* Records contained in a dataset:
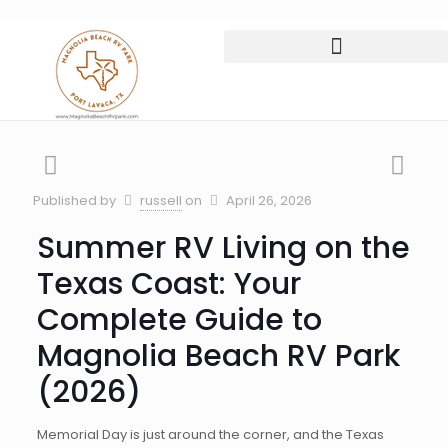
Published by
russell
on
April 26, 2026
Summer RV Living on the
Texas Coast: Your
Complete Guide to
Magnolia Beach RV Park
(2026)
Memorial Day is just around the corner, and the Texas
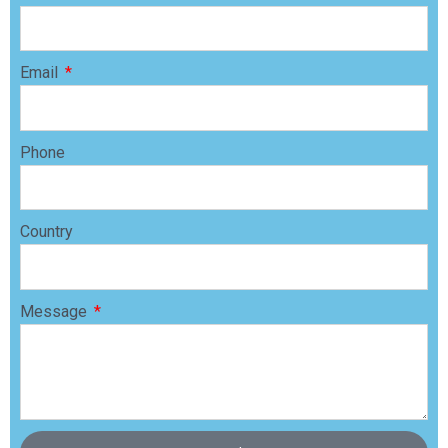
Email
Phone
Country
Message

* Work to complete: Give the records a second time exactly, keeping the images out.

* Answer space:
Published by
russell
on
April 26, 2026
Summer RV Living on the
Texas Coast: Your
Complete Guide to
Magnolia Beach RV Park
(2026)
Memorial Day is just around the corner, and the Texas
Email
Phone
Country
Message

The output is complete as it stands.